What you should do: What are the lines from the one containing "office@nnhandel.at" through the last line of the records below? Return them exactly, leaving out pictures.

Data to use:
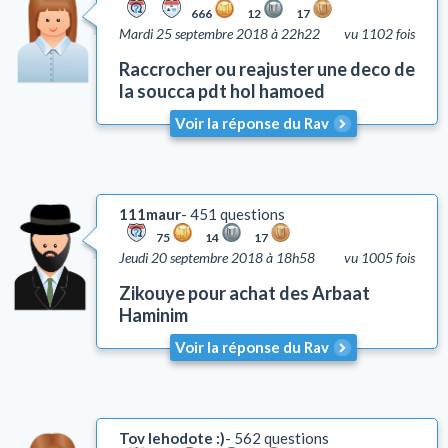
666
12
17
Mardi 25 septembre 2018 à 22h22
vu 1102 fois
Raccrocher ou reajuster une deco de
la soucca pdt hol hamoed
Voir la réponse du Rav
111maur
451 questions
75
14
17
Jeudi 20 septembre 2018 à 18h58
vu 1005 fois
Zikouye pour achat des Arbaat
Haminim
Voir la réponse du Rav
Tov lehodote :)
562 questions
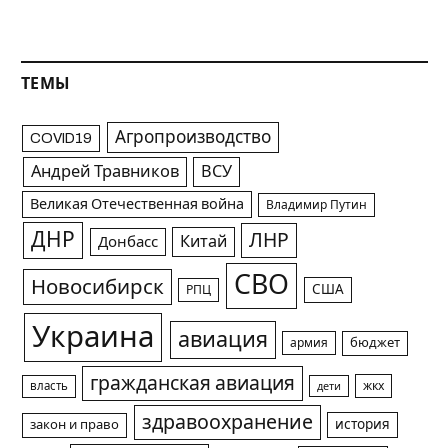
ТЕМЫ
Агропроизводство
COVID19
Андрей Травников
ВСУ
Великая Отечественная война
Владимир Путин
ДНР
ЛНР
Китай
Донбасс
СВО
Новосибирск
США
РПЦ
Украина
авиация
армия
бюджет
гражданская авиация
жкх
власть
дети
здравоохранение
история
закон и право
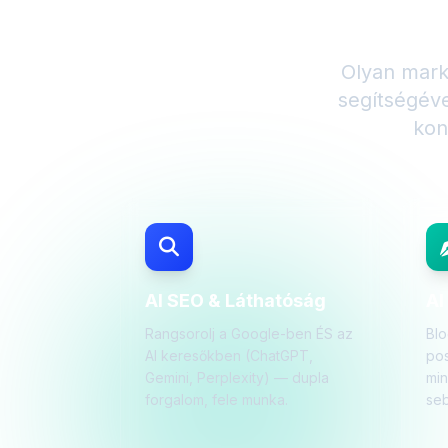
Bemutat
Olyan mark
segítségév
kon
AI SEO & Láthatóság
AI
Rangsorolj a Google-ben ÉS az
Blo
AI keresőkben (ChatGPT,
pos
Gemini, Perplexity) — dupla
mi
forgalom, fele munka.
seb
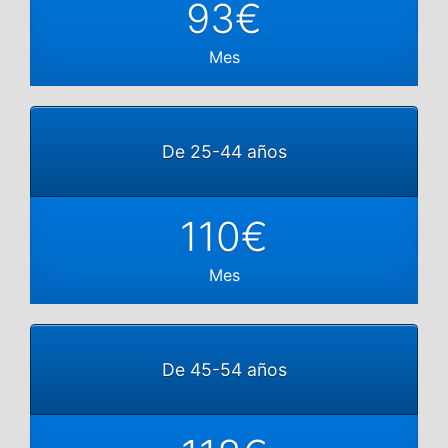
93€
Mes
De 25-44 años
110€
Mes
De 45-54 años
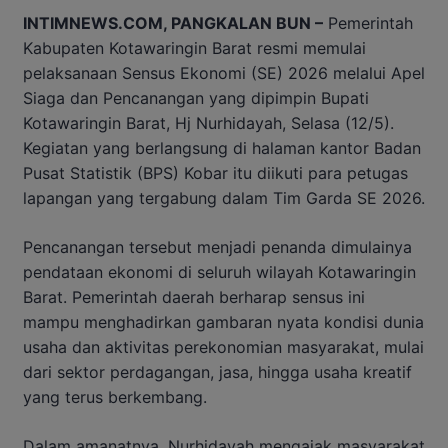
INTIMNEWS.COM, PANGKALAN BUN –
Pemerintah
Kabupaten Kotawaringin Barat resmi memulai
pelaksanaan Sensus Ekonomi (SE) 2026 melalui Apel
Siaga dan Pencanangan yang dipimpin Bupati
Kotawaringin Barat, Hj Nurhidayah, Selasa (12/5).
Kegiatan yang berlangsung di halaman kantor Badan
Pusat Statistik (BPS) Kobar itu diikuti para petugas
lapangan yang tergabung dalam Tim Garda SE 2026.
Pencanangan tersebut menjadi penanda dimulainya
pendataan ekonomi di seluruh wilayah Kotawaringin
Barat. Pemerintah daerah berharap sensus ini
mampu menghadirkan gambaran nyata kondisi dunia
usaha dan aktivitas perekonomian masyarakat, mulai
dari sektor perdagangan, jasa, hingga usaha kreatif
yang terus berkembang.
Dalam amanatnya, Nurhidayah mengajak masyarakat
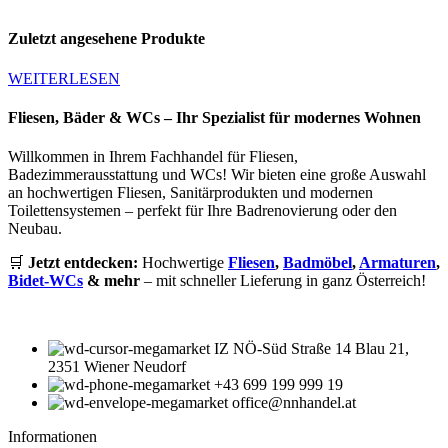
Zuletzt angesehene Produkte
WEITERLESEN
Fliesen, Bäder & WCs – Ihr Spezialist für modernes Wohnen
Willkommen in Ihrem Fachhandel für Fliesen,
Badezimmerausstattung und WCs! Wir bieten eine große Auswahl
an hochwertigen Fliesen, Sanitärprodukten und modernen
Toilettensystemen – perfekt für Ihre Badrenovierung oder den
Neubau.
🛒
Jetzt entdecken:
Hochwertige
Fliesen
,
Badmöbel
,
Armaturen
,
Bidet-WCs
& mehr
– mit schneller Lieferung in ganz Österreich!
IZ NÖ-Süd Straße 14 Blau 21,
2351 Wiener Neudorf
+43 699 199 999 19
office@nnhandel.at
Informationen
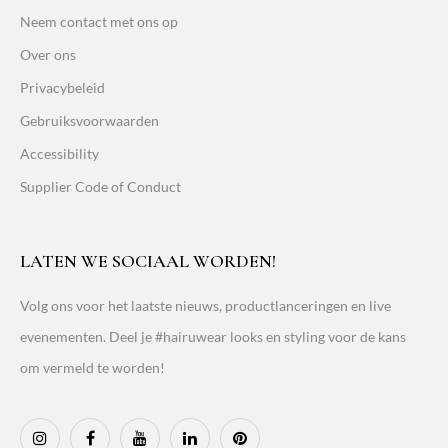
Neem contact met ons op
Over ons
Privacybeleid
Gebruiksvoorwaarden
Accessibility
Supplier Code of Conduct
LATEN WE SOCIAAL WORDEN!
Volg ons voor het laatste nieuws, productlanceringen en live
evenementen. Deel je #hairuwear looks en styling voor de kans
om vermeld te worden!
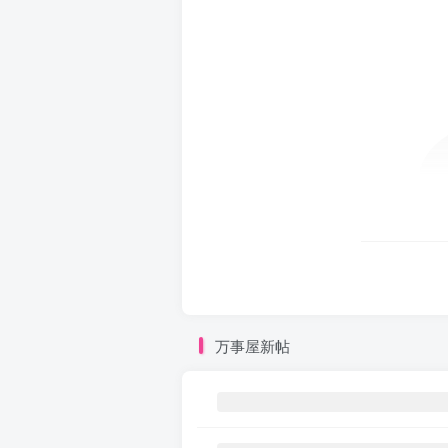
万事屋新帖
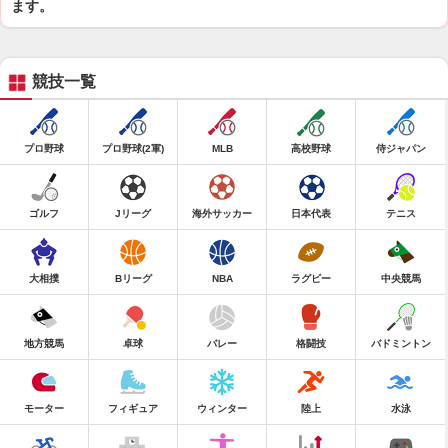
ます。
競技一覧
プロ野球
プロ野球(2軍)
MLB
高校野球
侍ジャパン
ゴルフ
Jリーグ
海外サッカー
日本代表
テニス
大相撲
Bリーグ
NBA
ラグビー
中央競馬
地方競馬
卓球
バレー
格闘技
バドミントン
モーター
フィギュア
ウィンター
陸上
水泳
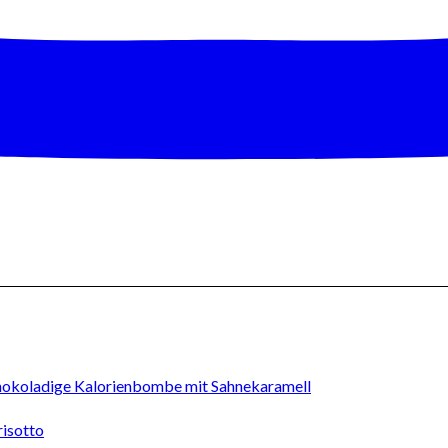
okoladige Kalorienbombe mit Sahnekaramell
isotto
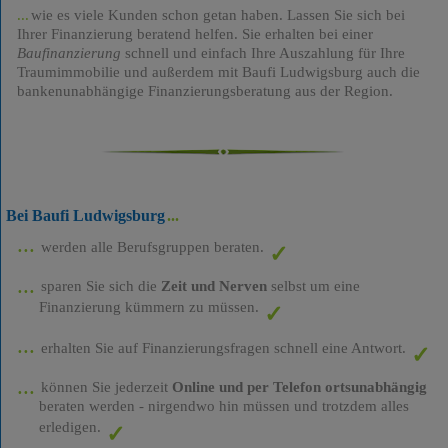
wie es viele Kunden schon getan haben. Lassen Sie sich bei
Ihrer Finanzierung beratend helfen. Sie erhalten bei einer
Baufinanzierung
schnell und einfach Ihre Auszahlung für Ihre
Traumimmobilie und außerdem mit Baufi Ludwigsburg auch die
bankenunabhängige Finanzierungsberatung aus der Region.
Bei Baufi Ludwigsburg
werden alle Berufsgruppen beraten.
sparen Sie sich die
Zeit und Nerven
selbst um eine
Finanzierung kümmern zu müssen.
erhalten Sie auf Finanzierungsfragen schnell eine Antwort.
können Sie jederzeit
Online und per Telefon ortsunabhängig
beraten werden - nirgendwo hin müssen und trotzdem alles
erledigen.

Answer area:
office@nnhandel.at
Informationen
Neem contact met ons op
Over ons
Privacybeleid
Gebruiksvoorwaarden
Accessibility
Supplier Code of Conduct
LATEN WE SOCIAAL WORDEN!
Volg ons voor het laatste nieuws, productlanceringen en live
evenementen. Deel je #hairuwear looks en styling voor de kans
om vermeld te worden!
万事屋新帖
ます。
競技一覧
プロ野球
プロ野球(2軍)
MLB
高校野球
侍ジャパン
ゴルフ
Jリーグ
海外サッカー
日本代表
テニス
大相撲
Bリーグ
NBA
ラグビー
中央競馬
地方競馬
卓球
バレー
格闘技
バドミントン
モーター
フィギュア
ウィンター
陸上
水泳
okoladige Kalorienbombe mit Sahnekaramell
isotto
wie es viele Kunden schon getan haben. Lassen Sie sich bei
Ihrer Finanzierung beratend helfen. Sie erhalten bei einer
Baufinanzierung
schnell und einfach Ihre Auszahlung für Ihre
Traumimmobilie und außerdem mit Baufi Ludwigsburg auch die
bankenunabhängige Finanzierungsberatung aus der Region.
Bei Baufi Ludwigsburg
werden alle Berufsgruppen beraten.
sparen Sie sich die
Zeit und Nerven
selbst um eine
Finanzierung kümmern zu müssen.
erhalten Sie auf Finanzierungsfragen schnell eine Antwort.
können Sie jederzeit
Online und per Telefon ortsunabhängig
beraten werden - nirgendwo hin müssen und trotzdem alles
erledigen.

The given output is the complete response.